La position de l'administration américaine sur le Groenland n'a pas changé, a déclaré le Premier ministre de ce territoire autonome du Danemark après sa conversation avec l'envoyé spécial de Trump à Nuuk. La direction de l'île a confirmé que le Groenland n'est pas à vendre.
C'est ce qu'a déclaré lundi 18 mai le chef du gouvernement de ce territoire autonome du Danemark, Jens-Frederik Nielsen, après sa rencontre avec l'envoyé spécial de Trump pour le Groenland, le gouverneur de l'État de Louisiane, Jeff Landry, qui est arrivé la veille à Nuuk pour une visite de plusieurs jours.
Selon ses dires, il a eu des discussions avec Lendry 'dans un esprit positif et avec un grand respect mutuel', la conversation a été 'constructive', mais 'aucun signe' de changement de position des États-Unis sur le Groenland n'a été observé. 'Nous avons clairement confirmé que le peuple groenlandais n'est pas à vendre et que les Groenlandais ont droit à l'autodétermination', a indiqué Nielsen. Le ministre des Affaires étrangères du Groenland, Múte Egede, a confirmé que les États-Unis n'avaient pas renoncé à leurs plans d'acquisition du contrôle sur l'île arctique.
Lendry fait sa première visite au Groenland
C'est la première visite de Lendry au Groenland depuis qu'il a pris ses fonctions d'envoyé spécial. Le républicain participera au forum économique Future Greenland 2026 les 19 et 20 mai, qui a pour but d'attirer des investisseurs, des leaders politiques et commerciaux pour stimuler les investissements dans la région.
Interrogé par un journaliste du média DR, qui a parlé avec l'envoyé spécial en centre-ville, Jeff Lendry a partagé les recommandations que Trump lui a données avant le voyage. "Il a dit : 'Va là-bas et fais beaucoup d'amis - autant d'amis que possible'," a noté le républicain.
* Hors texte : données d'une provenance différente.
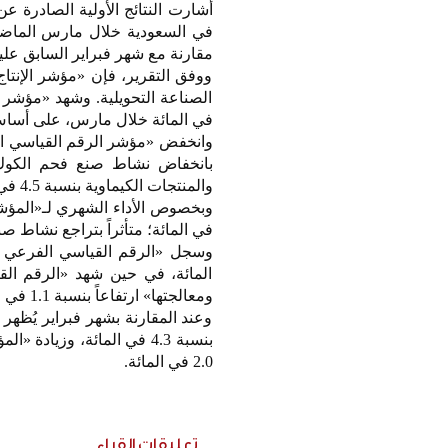
أشارت النتائج الأولية الصادرة ع
مقارنة مع شهر فبراير السابق علي
ووفق التقرير، فإن «مؤشر الإنت
في المائة خلال مارس، على أساس سنوي، وبنحو 36 في المائة 
والمنتجات الكيماوية بنسبة 4.5 في المائة.
في المائة؛ متأثراً بتراجع نشاط صنع فح
المائة، في حين شهد «الرقم الق
ومعالجتها» ارتفاعاً بنسبة 1.1 في المائة، وذلك مقارنة بشهر مارس 2025.
وعند المقارنة بشهر فبراير يُظهر 
بنسبة 4.3 في المائة، وزي
2.0 في المائة.
تعليقات القراء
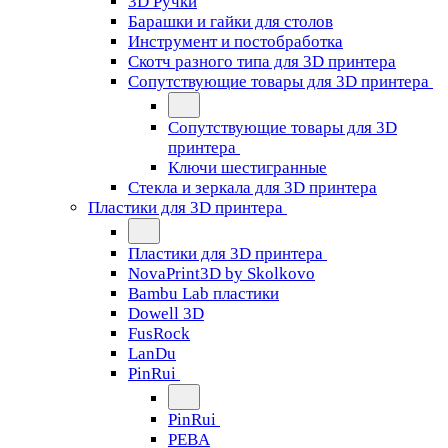
3D Ручки
Барашки и гайки для столов
Инструмент и постобработка
Скотч разного типа для 3D принтера
Сопутствующие товары для 3D принтера
Сопутствующие товары для 3D
принтера
Ключи шестигранные
Стекла и зеркала для 3D принтера
Пластики для 3D принтера
Пластики для 3D принтера
NovaPrint3D by Skolkovo
Bambu Lab пластики
Dowell 3D
FusRock
LanDu
PinRui
PinRui
PEBA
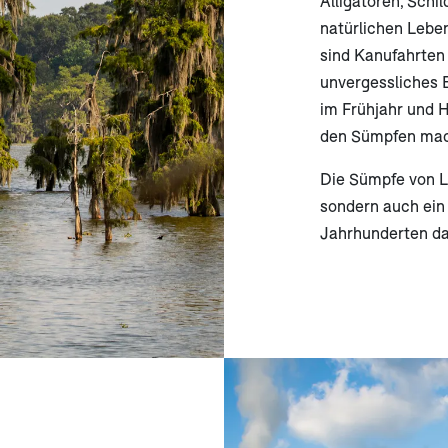
Alligatoren, Schi
natürlichen Lebe
sind Kanufahrten
unvergessliches E
im Frühjahr und H
den Sümpfen mach
Die Sümpfe von Lo
sondern auch ein
Jahrhunderten da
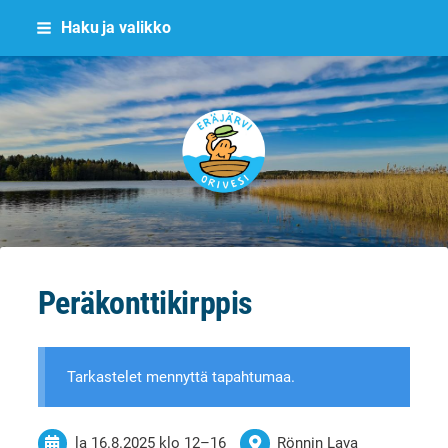
Siirry
Haku ja valikko
sivun
sisältöön
Eräjärvi
Peräkonttikirppis
Tarkastelet mennyttä tapahtumaa.
la 16.8.2025
klo 12
–
16
Rönnin Lava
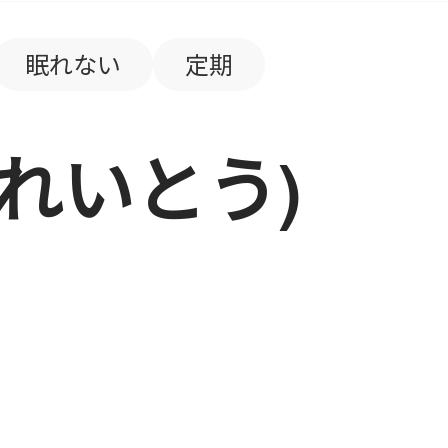
眠れない
定期
れいとう)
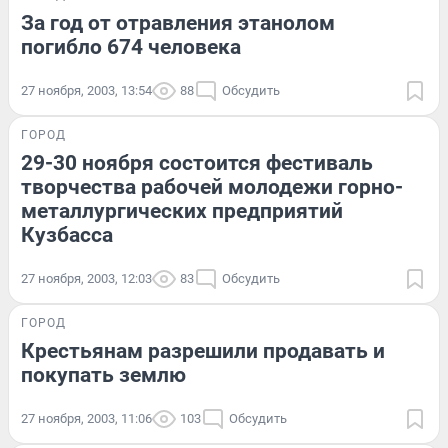
За год от отравления этанолом
погибло 674 человека
27 ноября, 2003, 13:54
88
Обсудить
ГОРОД
29-30 ноября состоится фестиваль
творчества рабочей молодежи горно-
металлургических предприятий
Кузбасса
27 ноября, 2003, 12:03
83
Обсудить
ГОРОД
Крестьянам разрешили продавать и
покупать землю
27 ноября, 2003, 11:06
103
Обсудить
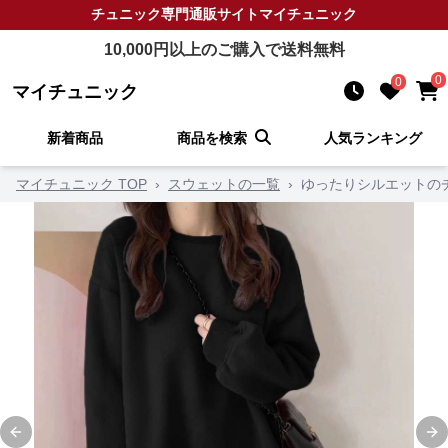
チュニック
専門通販サイト
マイチュニック
10,000
円以上のご購入で送料無料
0
0
マイチュニック
新着商品
商品を検索
人気ランキング
マイチュニック TOP
›
スウェットの一覧
›
ゆったりシルエットの
Previous slide
Ne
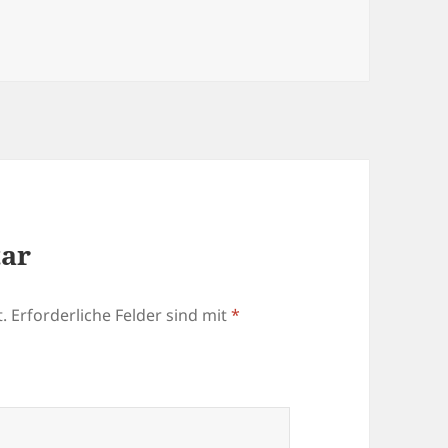
tar
.
Erforderliche Felder sind mit
*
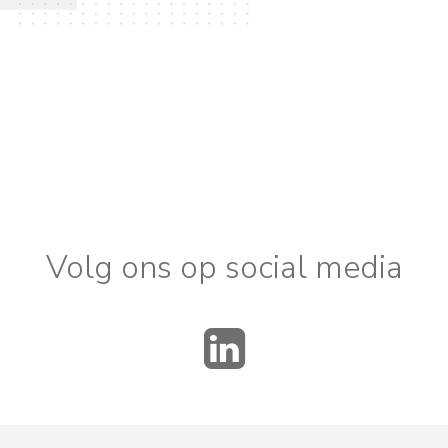
Volg ons op social media
LinkedIn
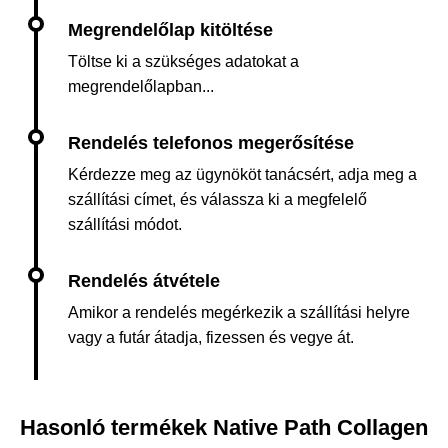
Töltse ki a szükséges adatokat a
megrendelőlapban...
Kérdezze meg az ügynököt tanácsért, adja meg a
szállítási címet, és válassza ki a megfelelő
szállítási módot.
Amikor a rendelés megérkezik a szállítási helyre
vagy a futár átadja, fizessen és vegye át.
Hasonló termékek Native Path Collagen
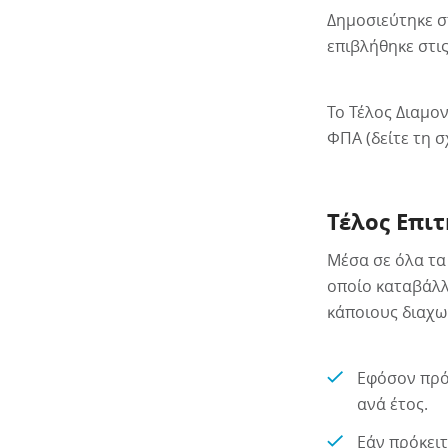
Δημοσιεύτηκε σ
επιβλήθηκε στις
Το Τέλος Διαμο
ΦΠΑ (δείτε τη 
Τέλος Επι
Μέσα σε όλα τα
οποίο καταβάλλ
κάποιους διαχω
Εφόσον πρόκ
ανά έτος.
Εάν πρόκειτα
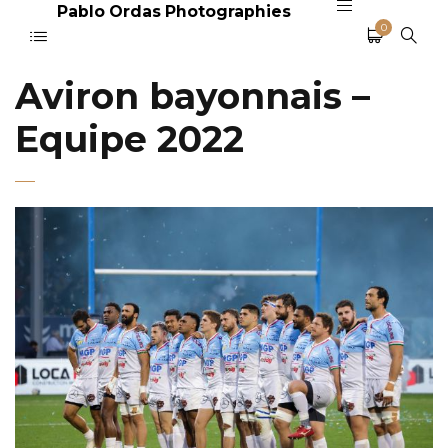
Pablo Ordas Photographies
0
Aviron bayonnais –
Equipe 2022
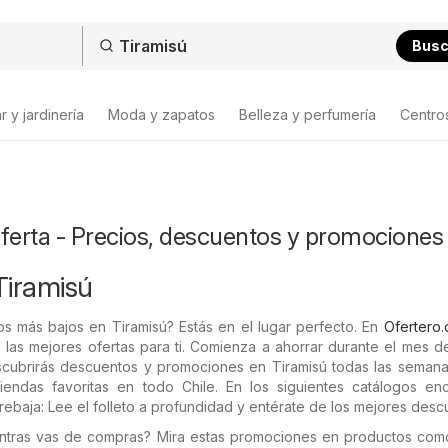
Bus
 y jardinería
Moda y zapatos
Belleza y perfumería
Centro
ferta - Precios, descuentos y promociones
Tiramisú
s más bajos en Tiramisú? Estás en el lugar perfecto. En
Ofertero.
 las mejores ofertas para ti. Comienza a ahorrar durante el mes 
scubrirás descuentos y promociones en Tiramisú todas las semana
tiendas favoritas en todo Chile. En los siguientes catálogos enc
rebaja: Lee el folleto a profundidad y entérate de los mejores desc
entras vas de compras? Mira estas promociones en productos co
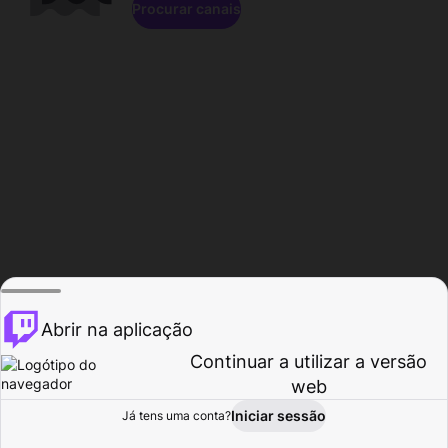
Procurar canais
Abrir na aplicação
Continuar a utilizar a versão
web
Iniciar sessão
Já tens uma conta?
Página inicial
Procurar
Atividade
Perfil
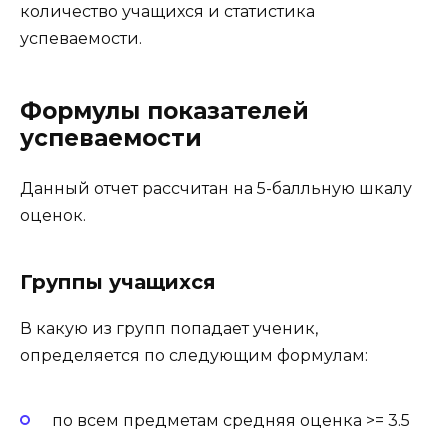
количество учащихся и статистика
успеваемости.
Формулы показателей
успеваемости
Данный отчет рассчитан на 5-балльную шкалу
оценок.
Группы учащихся
В какую из групп попадает ученик,
определяется по следующим формулам:
по всем предметам средняя оценка >= 3.5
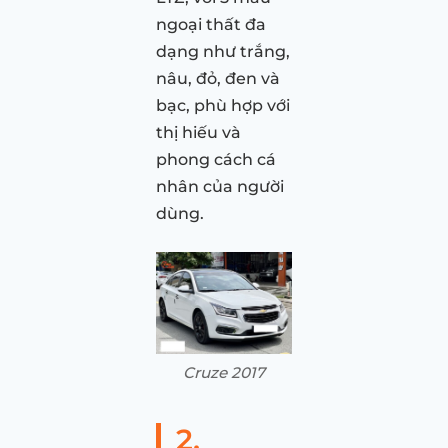
ngoại thất đa
dạng như trắng,
nâu, đỏ, đen và
bạc, phù hợp với
thị hiếu và
phong cách cá
nhân của người
dùng.
Cruze 2017
2.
Selon le média Sermitsiaq, la délégation américaine, logée dans un hôtel au centre de Nuuk, a amené avec elle des boîtes de casquettes MAGA ('Make America Great Again').
Entre-temps, selon le New York Times, des négociations confidentielles entre les États-Unis, les gouvernements du Groenland et du Danemark se poursuivent depuis quatre mois. Elles ont commencé après que le secrétaire général de l'OTAN, Mark Rutte, a convaincu Trump d'abandonner ses plans de capture forcée du Groenland. Les États-Unis tentent de modifier l'accord militaire avec le Groenland et de garantir la présence indéfinie de leurs troupes sur l'île, même si celle-ci obtient son indépendance, rapporte le média en citant des fonctionnaires à Washington, Copenhague et au Groenland.